I am the Duchess of Domestic Chores, aka the Laundry Queen. Before, when I was single and childless and insulated in my own private bubble of bliss (manicure, anyone? how about reading the entire Sunday paper in one sitting only being interrupted to refill my latte?), I did not fully realize how easy I had it. For gosh sakes, I only had to get ONE person ready in the morning-- Me! It was all Me, all the time. The Me Channel. And let Me tell you, Me does not generate that much laundry.
Enter scene: The Husband (with his laundry). Now add Tall and Short, with all THEIR laundry. Guess what? I now do laundry approximately 7 days per week.

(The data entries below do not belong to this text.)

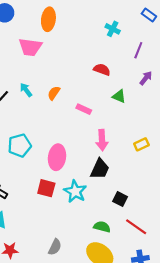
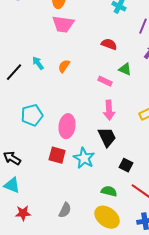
pink trapezoid: (30, 47) -> (63, 24), moved
pink rectangle: (84, 109) -> (105, 81), moved
black trapezoid: (100, 169) -> (107, 137), turned -50

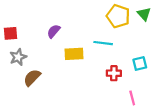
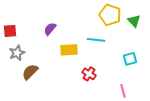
green triangle: (144, 14) -> (134, 21), moved
red cross: (114, 73) -> (89, 74), moved, turned 32

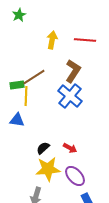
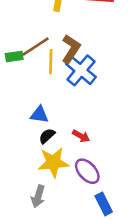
brown L-shape: (73, 71) -> (71, 49), moved
yellow line: (26, 96) -> (51, 62), moved
blue triangle: (17, 120) -> (39, 115), moved

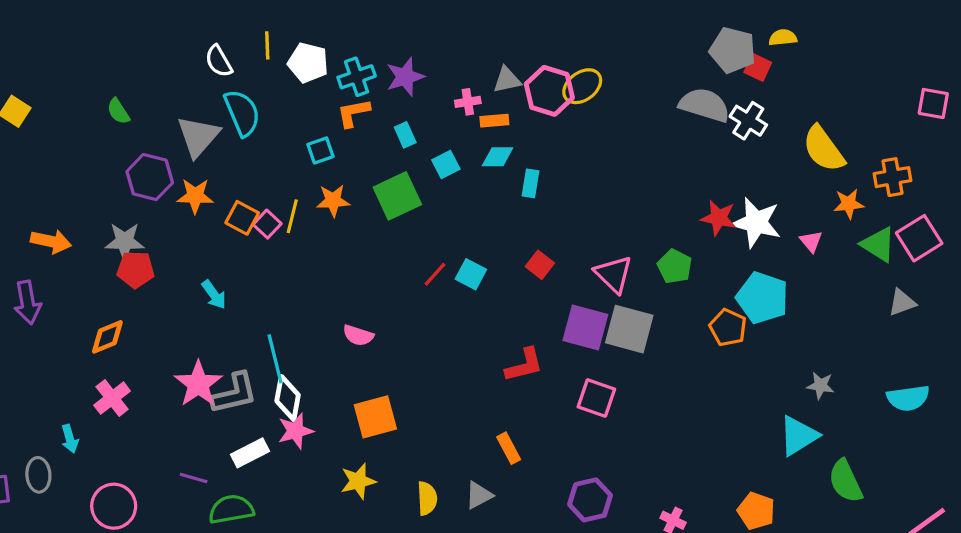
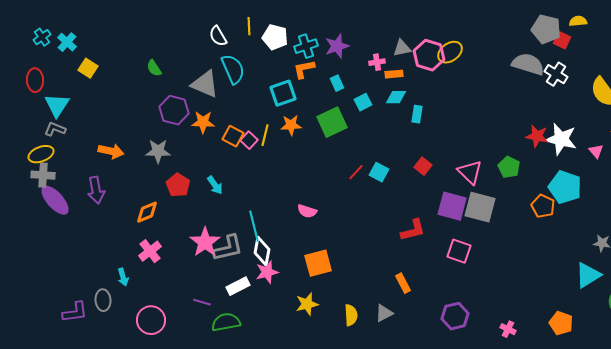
gray triangle: (198, 136) -> (205, 84), turned -48
cyan square: (321, 150) -> (283, 93), size x1.5
red pentagon: (136, 270) -> (178, 185), moved, turned 30

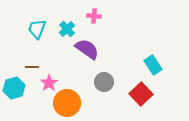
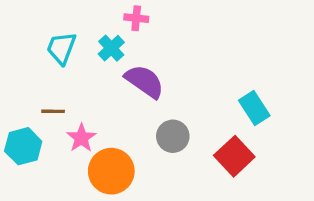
pink cross: (94, 16) -> (136, 18), moved

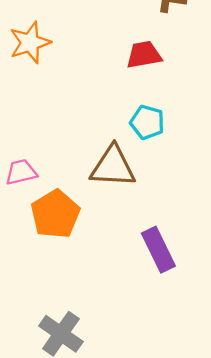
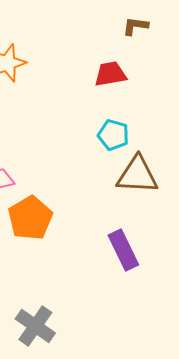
brown triangle: (113, 167) -> (137, 175), moved

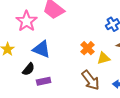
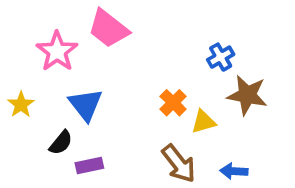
blue triangle: (42, 49) -> (86, 105), turned 30

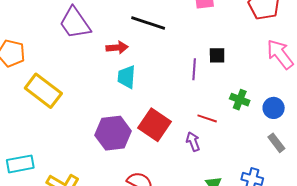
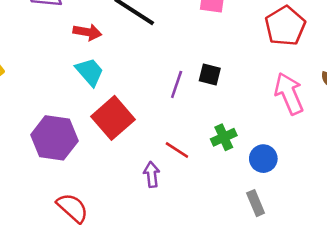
cyan trapezoid: (126, 77) -> (90, 72), turned 120
green cross: (240, 100) -> (224, 137), turned 30
red square: (155, 125) -> (113, 118), moved

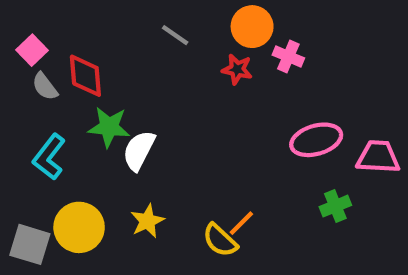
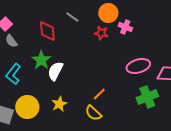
red diamond: (85, 76) -> (47, 31), moved
green star: (109, 127) -> (41, 60), turned 30
green cross: (335, 206) -> (147, 97), size x1.5
orange line: (241, 223) -> (99, 94), moved

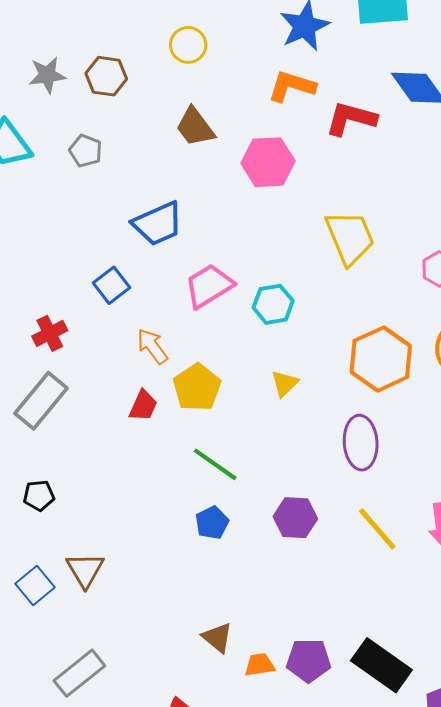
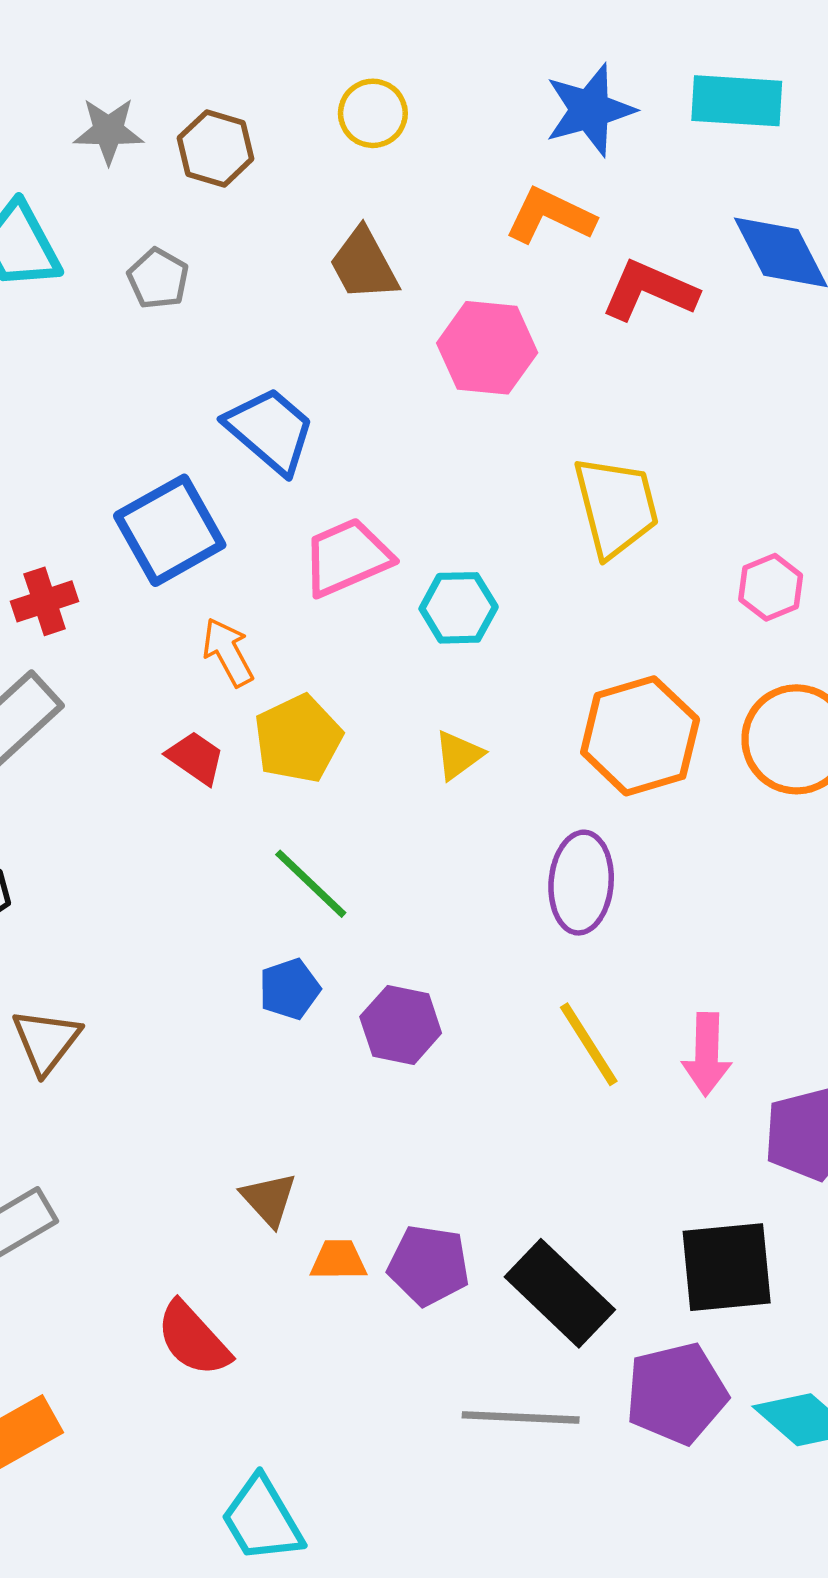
blue trapezoid: (158, 224) -> (270, 430), turned -124
blue square: (112, 285) -> (170, 530), size x1.6
red trapezoid: (143, 406) -> (196, 758), turned -88
purple hexagon: (295, 518) -> (401, 1025), moved

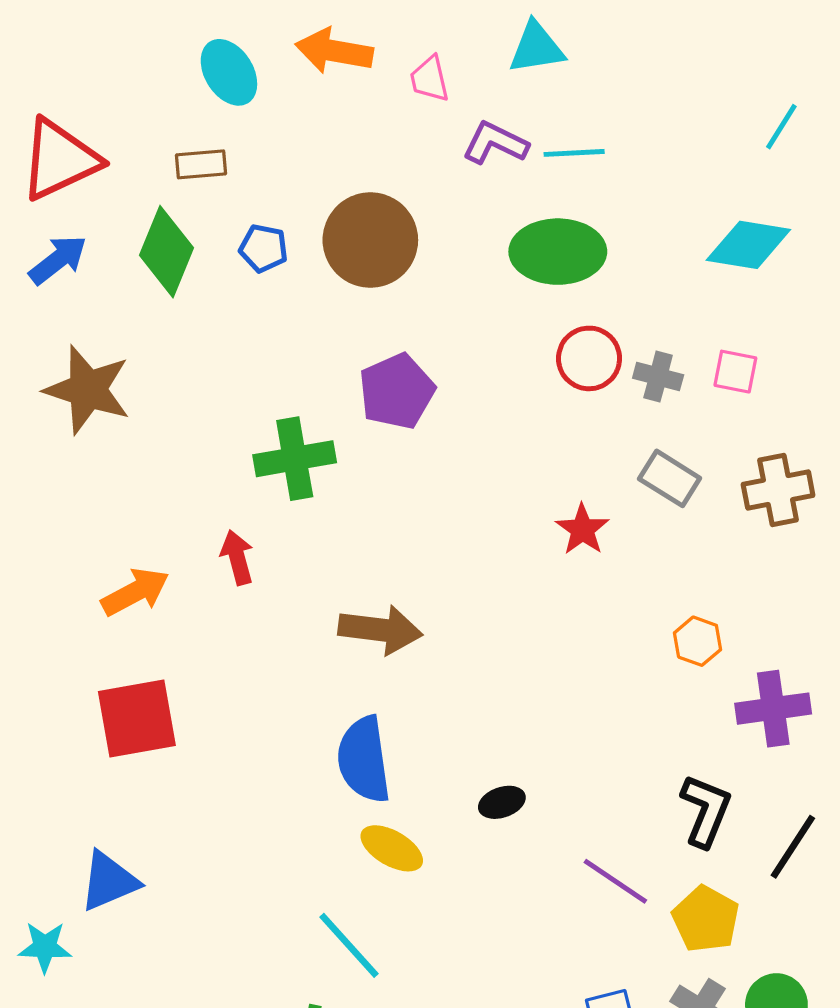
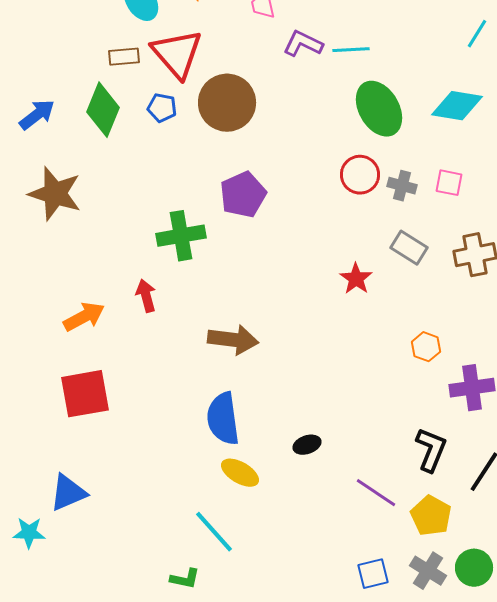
red triangle: (60, 159) -> (177, 54), moved, turned -46
green ellipse: (558, 252) -> (379, 109), moved, turned 60

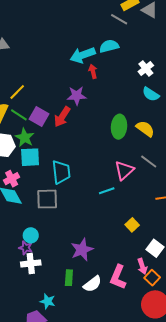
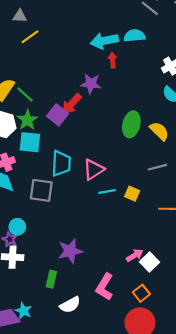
yellow line: (17, 92) -> (30, 37), moved
purple square: (39, 116) -> (57, 115), moved
gray line: (149, 162) -> (157, 167), turned -60
pink triangle: (124, 170) -> (94, 169), moved
yellow square: (132, 225) -> (132, 194), moved, turned -32
pink arrow: (142, 266) -> (135, 255), moved, turned -112
white semicircle: (92, 284) -> (70, 305), moved
cyan star: (48, 301) -> (23, 311), moved

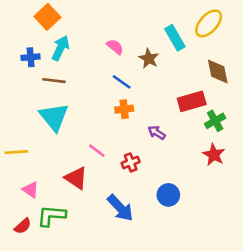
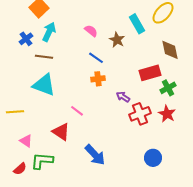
blue cross: (31, 57) -> (26, 39), turned -32
cyan triangle: (54, 117) -> (44, 85), turned -30
red cross: (131, 162) -> (140, 114), moved, size x1.5
blue circle: (168, 195) -> (153, 158), moved

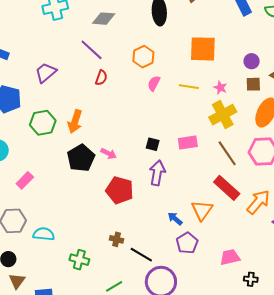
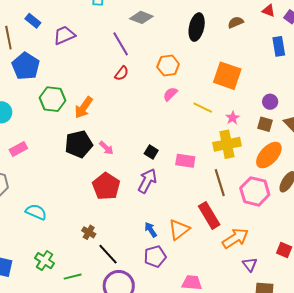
purple trapezoid: (46, 73) -> (64, 35), moved
cyan semicircle: (44, 234) -> (36, 212), moved
green cross: (79, 260) -> (44, 261), moved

It is a law of physics that dirt is attracted to boys. Someone's clothes are always getting dirty! If I get lazy and skip a day of doing laundry, then the next day I will pay by having to scale the Mt. Everest of Laundry pile. Ugh. It is never-ending.
Tall is just getting into sports now-- soccer. We all know that can mean only one thing (no, not future sports scholarship to Harvard): more laundry. The most depressing thing is when I have been doing laundry literally all day and it is finally folded, and maybe even put away and then The Husband gets home from work and dumps the contents of his gym bag on the floor: voila! more laundry!
I would like to take a vacation from the laundry, and believe me, sometimes I do. Those are the days that I am sending my children to school in pajamas and I am in a taffeta ball gown to zip to the grocery store. If you see me or my kids grossly underdressed or overdressed for the occasion, it is due to a Laundry Crisis of epic proportions.